#### Provided entries

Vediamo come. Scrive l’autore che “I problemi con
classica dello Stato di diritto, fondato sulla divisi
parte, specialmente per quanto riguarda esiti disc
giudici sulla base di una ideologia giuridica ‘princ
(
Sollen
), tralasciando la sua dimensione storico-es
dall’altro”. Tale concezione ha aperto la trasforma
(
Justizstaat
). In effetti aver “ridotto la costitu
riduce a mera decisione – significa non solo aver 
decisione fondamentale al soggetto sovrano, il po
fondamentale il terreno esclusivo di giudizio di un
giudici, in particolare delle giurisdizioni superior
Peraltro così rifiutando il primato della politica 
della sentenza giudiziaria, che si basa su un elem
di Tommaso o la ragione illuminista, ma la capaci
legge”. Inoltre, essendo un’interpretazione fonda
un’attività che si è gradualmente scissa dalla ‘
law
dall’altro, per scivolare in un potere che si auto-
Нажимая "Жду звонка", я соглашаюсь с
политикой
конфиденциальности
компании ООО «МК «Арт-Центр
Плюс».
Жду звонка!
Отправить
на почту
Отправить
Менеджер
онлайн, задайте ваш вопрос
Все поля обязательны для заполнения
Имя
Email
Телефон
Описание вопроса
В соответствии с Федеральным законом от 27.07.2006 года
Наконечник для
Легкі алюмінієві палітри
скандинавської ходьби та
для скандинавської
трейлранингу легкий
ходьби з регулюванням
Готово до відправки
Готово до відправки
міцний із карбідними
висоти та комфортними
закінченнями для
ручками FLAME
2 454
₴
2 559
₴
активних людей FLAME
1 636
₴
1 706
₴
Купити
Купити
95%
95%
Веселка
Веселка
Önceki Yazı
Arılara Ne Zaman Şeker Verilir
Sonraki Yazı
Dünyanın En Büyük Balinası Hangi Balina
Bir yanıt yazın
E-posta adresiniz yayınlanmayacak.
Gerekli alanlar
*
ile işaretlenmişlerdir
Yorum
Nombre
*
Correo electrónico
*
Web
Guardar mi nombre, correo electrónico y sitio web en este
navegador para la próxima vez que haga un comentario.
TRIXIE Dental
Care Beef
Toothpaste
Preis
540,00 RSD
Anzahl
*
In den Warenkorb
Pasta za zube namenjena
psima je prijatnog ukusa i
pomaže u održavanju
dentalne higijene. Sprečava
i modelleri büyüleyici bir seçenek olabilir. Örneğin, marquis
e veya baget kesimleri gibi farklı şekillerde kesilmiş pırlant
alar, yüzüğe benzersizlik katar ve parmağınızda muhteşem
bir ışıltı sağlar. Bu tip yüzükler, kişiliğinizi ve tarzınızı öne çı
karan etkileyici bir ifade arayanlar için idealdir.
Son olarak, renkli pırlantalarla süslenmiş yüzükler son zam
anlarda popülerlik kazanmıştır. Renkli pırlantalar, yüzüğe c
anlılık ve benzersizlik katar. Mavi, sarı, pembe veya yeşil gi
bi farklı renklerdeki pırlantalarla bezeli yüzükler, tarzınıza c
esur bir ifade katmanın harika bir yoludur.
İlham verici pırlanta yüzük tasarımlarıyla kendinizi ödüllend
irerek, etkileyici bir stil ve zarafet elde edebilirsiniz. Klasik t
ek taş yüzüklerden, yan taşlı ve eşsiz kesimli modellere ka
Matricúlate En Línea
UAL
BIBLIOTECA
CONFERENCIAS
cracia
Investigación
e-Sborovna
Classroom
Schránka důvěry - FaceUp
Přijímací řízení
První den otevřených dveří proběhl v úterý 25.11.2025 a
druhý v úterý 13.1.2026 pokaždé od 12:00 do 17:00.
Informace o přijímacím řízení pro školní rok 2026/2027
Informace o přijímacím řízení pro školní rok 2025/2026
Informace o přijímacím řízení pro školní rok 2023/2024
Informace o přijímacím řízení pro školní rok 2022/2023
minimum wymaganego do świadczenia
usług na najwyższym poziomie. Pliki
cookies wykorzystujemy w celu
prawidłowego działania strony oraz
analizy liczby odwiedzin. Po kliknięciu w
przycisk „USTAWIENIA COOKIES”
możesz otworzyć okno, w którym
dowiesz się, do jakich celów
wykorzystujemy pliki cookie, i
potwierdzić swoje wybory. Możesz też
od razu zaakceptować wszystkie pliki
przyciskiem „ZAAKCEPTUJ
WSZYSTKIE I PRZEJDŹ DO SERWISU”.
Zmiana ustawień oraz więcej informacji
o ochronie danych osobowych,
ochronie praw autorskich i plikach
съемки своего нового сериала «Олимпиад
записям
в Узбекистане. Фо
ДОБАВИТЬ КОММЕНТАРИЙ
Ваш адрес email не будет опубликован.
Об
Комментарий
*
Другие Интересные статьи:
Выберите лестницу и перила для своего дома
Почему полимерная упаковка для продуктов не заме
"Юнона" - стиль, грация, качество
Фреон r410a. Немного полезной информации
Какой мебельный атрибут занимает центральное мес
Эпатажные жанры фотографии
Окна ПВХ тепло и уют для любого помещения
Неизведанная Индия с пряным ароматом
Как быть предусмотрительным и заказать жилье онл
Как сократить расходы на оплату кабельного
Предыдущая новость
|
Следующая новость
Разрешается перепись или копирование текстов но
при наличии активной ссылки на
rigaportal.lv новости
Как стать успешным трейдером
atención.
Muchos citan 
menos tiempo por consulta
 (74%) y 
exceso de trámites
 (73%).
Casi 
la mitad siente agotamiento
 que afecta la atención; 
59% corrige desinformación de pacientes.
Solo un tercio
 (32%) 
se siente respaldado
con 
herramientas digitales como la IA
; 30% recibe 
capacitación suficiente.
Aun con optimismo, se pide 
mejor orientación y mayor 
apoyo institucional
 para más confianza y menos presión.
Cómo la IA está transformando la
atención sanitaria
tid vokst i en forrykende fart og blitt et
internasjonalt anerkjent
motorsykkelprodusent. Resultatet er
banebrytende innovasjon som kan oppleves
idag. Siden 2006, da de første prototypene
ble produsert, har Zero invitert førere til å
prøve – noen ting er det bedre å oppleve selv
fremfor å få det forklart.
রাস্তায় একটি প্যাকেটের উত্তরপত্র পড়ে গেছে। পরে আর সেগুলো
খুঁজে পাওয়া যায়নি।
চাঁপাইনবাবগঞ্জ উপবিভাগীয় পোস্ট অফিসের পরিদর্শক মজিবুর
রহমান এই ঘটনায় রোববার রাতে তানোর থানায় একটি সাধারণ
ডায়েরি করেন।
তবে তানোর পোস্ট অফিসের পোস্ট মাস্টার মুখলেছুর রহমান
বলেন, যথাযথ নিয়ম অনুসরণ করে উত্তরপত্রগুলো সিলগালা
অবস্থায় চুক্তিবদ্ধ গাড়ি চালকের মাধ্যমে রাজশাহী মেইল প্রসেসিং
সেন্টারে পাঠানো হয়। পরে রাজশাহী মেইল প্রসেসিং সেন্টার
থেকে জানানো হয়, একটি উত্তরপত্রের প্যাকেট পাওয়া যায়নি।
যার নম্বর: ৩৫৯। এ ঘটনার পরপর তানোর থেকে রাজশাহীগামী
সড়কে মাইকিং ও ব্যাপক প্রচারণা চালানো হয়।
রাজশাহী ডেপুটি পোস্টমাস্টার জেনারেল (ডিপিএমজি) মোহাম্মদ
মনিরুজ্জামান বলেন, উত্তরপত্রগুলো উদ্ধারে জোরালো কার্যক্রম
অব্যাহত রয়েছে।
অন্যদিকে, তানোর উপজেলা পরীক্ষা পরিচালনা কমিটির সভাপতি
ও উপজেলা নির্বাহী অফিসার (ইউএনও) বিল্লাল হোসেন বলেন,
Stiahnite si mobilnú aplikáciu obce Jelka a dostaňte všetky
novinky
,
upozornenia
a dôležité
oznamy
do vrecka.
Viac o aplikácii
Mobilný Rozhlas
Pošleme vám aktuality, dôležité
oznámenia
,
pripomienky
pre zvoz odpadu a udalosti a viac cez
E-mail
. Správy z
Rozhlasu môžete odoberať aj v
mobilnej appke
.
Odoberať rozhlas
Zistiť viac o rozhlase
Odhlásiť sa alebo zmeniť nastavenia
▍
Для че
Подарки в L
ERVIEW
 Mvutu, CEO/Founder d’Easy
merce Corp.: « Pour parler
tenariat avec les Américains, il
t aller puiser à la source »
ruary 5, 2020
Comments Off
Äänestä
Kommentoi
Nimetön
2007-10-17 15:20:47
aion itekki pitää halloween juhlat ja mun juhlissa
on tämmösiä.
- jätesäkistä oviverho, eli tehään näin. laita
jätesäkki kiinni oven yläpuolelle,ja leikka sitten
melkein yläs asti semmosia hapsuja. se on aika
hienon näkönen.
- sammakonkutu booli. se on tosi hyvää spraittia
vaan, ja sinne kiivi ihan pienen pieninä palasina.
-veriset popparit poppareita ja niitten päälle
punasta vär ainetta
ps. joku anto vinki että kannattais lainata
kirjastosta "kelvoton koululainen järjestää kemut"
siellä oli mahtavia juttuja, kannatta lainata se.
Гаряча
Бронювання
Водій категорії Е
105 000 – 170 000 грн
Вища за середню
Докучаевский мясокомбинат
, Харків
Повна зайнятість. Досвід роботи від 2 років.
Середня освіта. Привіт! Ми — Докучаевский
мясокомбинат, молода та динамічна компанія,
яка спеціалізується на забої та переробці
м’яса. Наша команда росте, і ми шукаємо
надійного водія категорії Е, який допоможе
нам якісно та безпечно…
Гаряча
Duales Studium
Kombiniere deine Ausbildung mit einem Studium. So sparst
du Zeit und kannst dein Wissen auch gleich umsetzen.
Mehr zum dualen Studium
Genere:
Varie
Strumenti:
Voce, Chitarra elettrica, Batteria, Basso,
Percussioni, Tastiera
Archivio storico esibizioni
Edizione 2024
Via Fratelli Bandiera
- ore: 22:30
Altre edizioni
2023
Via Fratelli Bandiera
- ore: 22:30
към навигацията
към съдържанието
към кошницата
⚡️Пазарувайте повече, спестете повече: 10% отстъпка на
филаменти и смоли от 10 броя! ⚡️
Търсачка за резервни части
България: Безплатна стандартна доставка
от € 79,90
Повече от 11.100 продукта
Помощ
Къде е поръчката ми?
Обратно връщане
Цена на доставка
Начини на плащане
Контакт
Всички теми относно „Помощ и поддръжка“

########

## Problem to solve
Please reproduce, word for word, every line from the line with "pripomienky" to the final line above, including both ends.

## Reply to the task
pripomienky
pre zvoz odpadu a udalosti a viac cez
E-mail
. Správy z
Rozhlasu môžete odoberať aj v
mobilnej appke
.
Odoberať rozhlas
Zistiť viac o rozhlase
Odhlásiť sa alebo zmeniť nastavenia
▍
Для че
Подарки в L
ERVIEW
 Mvutu, CEO/Founder d’Easy
merce Corp.: « Pour parler
tenariat avec les Américains, il
t aller puiser à la source »
ruary 5, 2020
Comments Off
Äänestä
Kommentoi
Nimetön
2007-10-17 15:20:47
aion itekki pitää halloween juhlat ja mun juhlissa
on tämmösiä.
- jätesäkistä oviverho, eli tehään näin. laita
jätesäkki kiinni oven yläpuolelle,ja leikka sitten
melkein yläs asti semmosia hapsuja. se on aika
hienon näkönen.
- sammakonkutu booli. se on tosi hyvää spraittia
vaan, ja sinne kiivi ihan pienen pieninä palasina.
-veriset popparit poppareita ja niitten päälle
punasta vär ainetta
ps. joku anto vinki että kannattais lainata
kirjastosta "kelvoton koululainen järjestää kemut"
siellä oli mahtavia juttuja, kannatta lainata se.
Гаряча
Бронювання
Водій категорії Е
105 000 – 170 000 грн
Вища за середню
Докучаевский мясокомбинат
, Харків
Повна зайнятість. Досвід роботи від 2 років.
Середня освіта. Привіт! Ми — Докучаевский
мясокомбинат, молода та динамічна компанія,
яка спеціалізується на забої та переробці
м’яса. Наша команда росте, і ми шукаємо
надійного водія категорії Е, який допоможе
нам якісно та безпечно…
Гаряча
Duales Studium
Kombiniere deine Ausbildung mit einem Studium. So sparst
du Zeit und kannst dein Wissen auch gleich umsetzen.
Mehr zum dualen Studium
Genere:
Varie
Strumenti:
Voce, Chitarra elettrica, Batteria, Basso,
Percussioni, Tastiera
Archivio storico esibizioni
Edizione 2024
Via Fratelli Bandiera
- ore: 22:30
Altre edizioni
2023
Via Fratelli Bandiera
- ore: 22:30
към навигацията
към съдържанието
към кошницата
⚡️Пазарувайте повече, спестете повече: 10% отстъпка на
филаменти и смоли от 10 броя! ⚡️
Търсачка за резервни части
България: Безплатна стандартна доставка
от € 79,90
Повече от 11.100 продукта
Помощ
Къде е поръчката ми?
Обратно връщане
Цена на доставка
Начини на плащане
Контакт
Всички теми относно „Помощ и поддръжка“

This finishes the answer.